As Hamilton’s lamb yarding increased by 17,458, more than doubling to 31,468, Jess sold 90 33kg Poll Dorset cross lambs for a record new season draft price of $302 through Lanyons to Fletcher International Exports, Dubbo.

All up Jess said she and “the husband that I never see” contractor Lee Menzel sold 675 lambs this week, including 220 @$264 and 128 @ $263, for an overall average of $255, $25 higher than last week’s average of $230. She will sell the next draft next Monday and then shear and put the rest on a Summer crop to sell in February next year.

“Not a bad for a pastry cook and a truck driver.

“I was bloody rapt, I cried, that one was for my late father-in-law, Laurie ‘Chips’ Menzel, he died two years ago and I took his farm on.”

She said the season has been perfect, although a bit more sunshine would have done the lambs “a world of good.”

“We had no grass in Winter and now we’ve got too much.”

Jess Menzel with her $302 lambs at the Hamilton saleyards today.

Jess said she sells about 2000 lambs a year, mainly bred by crossing Poll Dorset rams over the ewe progeny of a White Suffolk-first cross ewe crossbred. For the last few years she has been buying her Poll Dorset rams off Lachie Kelly at Hexham who took over the former Claronden stud from Aaron Pascoe at Caramut.

“I reckon they are doing the job,” she said.

Lanyons auctioneer Warren Clark said the lamb turn-off was normal for the region.

“We’ve gone from 1600 to 15,000 to 35,000 and we’ll got to 50,000 next week.

“Then we’ll do the first two weeks in December which are going to be the big ones, two 60s, I would imagine.”

National Livestock Reporting Service reporter Chris Agnew said the yarding, up 17,458 on last week, attracted a full field of buyers.

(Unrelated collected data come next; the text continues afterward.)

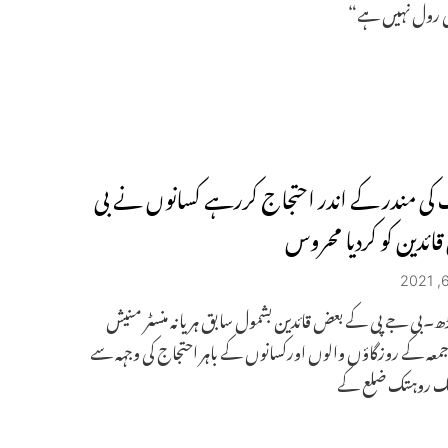
وئی رول نہیں ہے“
کی مندر کے اندر احتجاج کررہے کسانوں نے بی
قائدین کو کردیا محروس
۔بی جے پی کے بعض قائدین بشمول سابق ہریانہ منسٹر منیش
 جمعہ کے روزگاؤں والوں اورکسانوں کے باہر احتجاج کی وجہہ سے
تک روہتک ضلع کے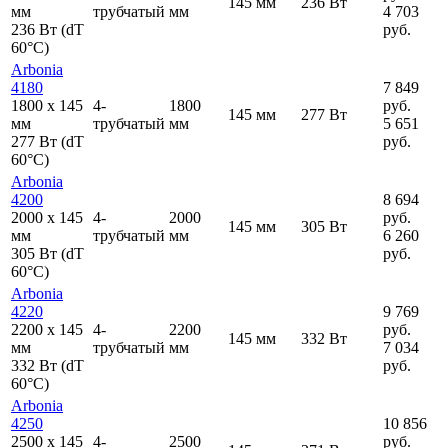
145 мм
236 Вт
мм
трубчатый
мм
4 703
236 Вт (dT
руб.
60°C)
Arbonia
4180
7 849
1800
x
145
4-
1800
руб.
145 мм
277 Вт
мм
трубчатый
мм
5 651
277 Вт (dT
руб.
60°C)
Arbonia
4200
8 694
2000
x
145
4-
2000
руб.
145 мм
305 Вт
мм
трубчатый
мм
6 260
305 Вт (dT
руб.
60°C)
Arbonia
4220
9 769
2200
x
145
4-
2200
руб.
145 мм
332 Вт
мм
трубчатый
мм
7 034
332 Вт (dT
руб.
60°C)
Arbonia
4250
10 856
2500
x
145
4-
2500
руб.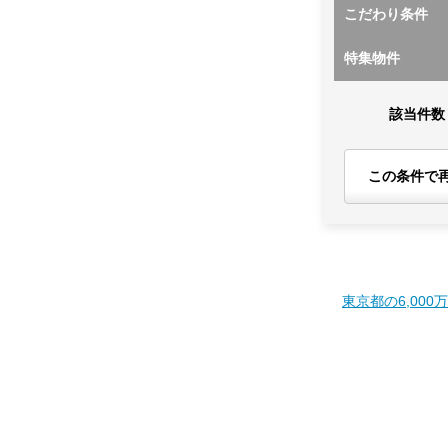
こだわり条件
特集物件
該当件数
この条件で
東京都の6,000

He said the quality of the offering was excellent for the top to middle end of lambs, down to the the smaller lighter lambs still lacking in sunshine. Restockers paid to $177 for light weight new season lambs in a market that was very strong to be firm to slightly dearer in places for most categories, apart for the very light lambs sold back to the paddock that were $5 softer. Light 12-16kg new season lambs made $127-$158 with most going back to the paddock. Trade weight 18-22kg lambs made $148-$194 and medium 22-26kg trade lambs sold from $192-$266, averaging around 800-880c/kg cwt. Heavy lambs over 26kg made to $302 to average from 900-950c/kg cwt. Heavy shorn lambs averaged around 800-900c/kg and hoggets made to $226, the NLRS said.

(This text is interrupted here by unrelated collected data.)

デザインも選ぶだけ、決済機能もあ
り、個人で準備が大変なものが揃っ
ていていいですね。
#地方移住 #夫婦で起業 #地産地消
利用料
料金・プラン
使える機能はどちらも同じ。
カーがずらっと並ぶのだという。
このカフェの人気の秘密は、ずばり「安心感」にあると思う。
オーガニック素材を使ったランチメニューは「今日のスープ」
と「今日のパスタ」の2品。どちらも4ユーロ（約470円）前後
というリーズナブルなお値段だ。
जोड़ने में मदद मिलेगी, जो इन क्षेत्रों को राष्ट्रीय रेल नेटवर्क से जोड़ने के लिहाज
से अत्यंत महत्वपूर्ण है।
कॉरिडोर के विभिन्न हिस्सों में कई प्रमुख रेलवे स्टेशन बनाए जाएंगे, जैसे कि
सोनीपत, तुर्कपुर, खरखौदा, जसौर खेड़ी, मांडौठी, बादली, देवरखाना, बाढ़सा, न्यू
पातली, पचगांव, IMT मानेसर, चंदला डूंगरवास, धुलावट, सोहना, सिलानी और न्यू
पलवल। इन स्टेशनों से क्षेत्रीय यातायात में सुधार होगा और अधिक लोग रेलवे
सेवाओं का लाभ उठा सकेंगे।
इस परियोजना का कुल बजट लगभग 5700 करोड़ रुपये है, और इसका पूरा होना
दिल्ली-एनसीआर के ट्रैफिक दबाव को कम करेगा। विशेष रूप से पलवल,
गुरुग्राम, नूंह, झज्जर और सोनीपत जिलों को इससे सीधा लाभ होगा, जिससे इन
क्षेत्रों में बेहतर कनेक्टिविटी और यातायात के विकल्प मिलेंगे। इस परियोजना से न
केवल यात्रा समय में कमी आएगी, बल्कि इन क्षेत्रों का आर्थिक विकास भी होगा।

Mr Clark put the strength of the heavy lamb prices down to the quality of the Hamilton lambs and the recent rainfall in the north.

“I would say they just can’t get stock out at the moment, and whether this is a flash in the pan or not ….,” he said.

“What we are seeing, and for a long long time, is the price per kilo of export lambs outstripping trade lambs.

“We have every buyer in Australia here today, no-one is really holding back it was a pretty even field, they are all having a dip.”

JM Ellis and Co auctioneer Jack Hickey said prices for most categories of lambs are as strong or stronger than last week and especially the heavy lambs with 26-27kg-plus lambs making the big money up to $302.

He said the massive rains in the north might lead to a renewed focus on southern lambs by buyers.

“Weather like this is what we need, but we don’t want it to getting too hot because there is a lot of (wool) length in lambs and I’m a little bit worried that as soon as we get a hot week the lambs may bake a touch.”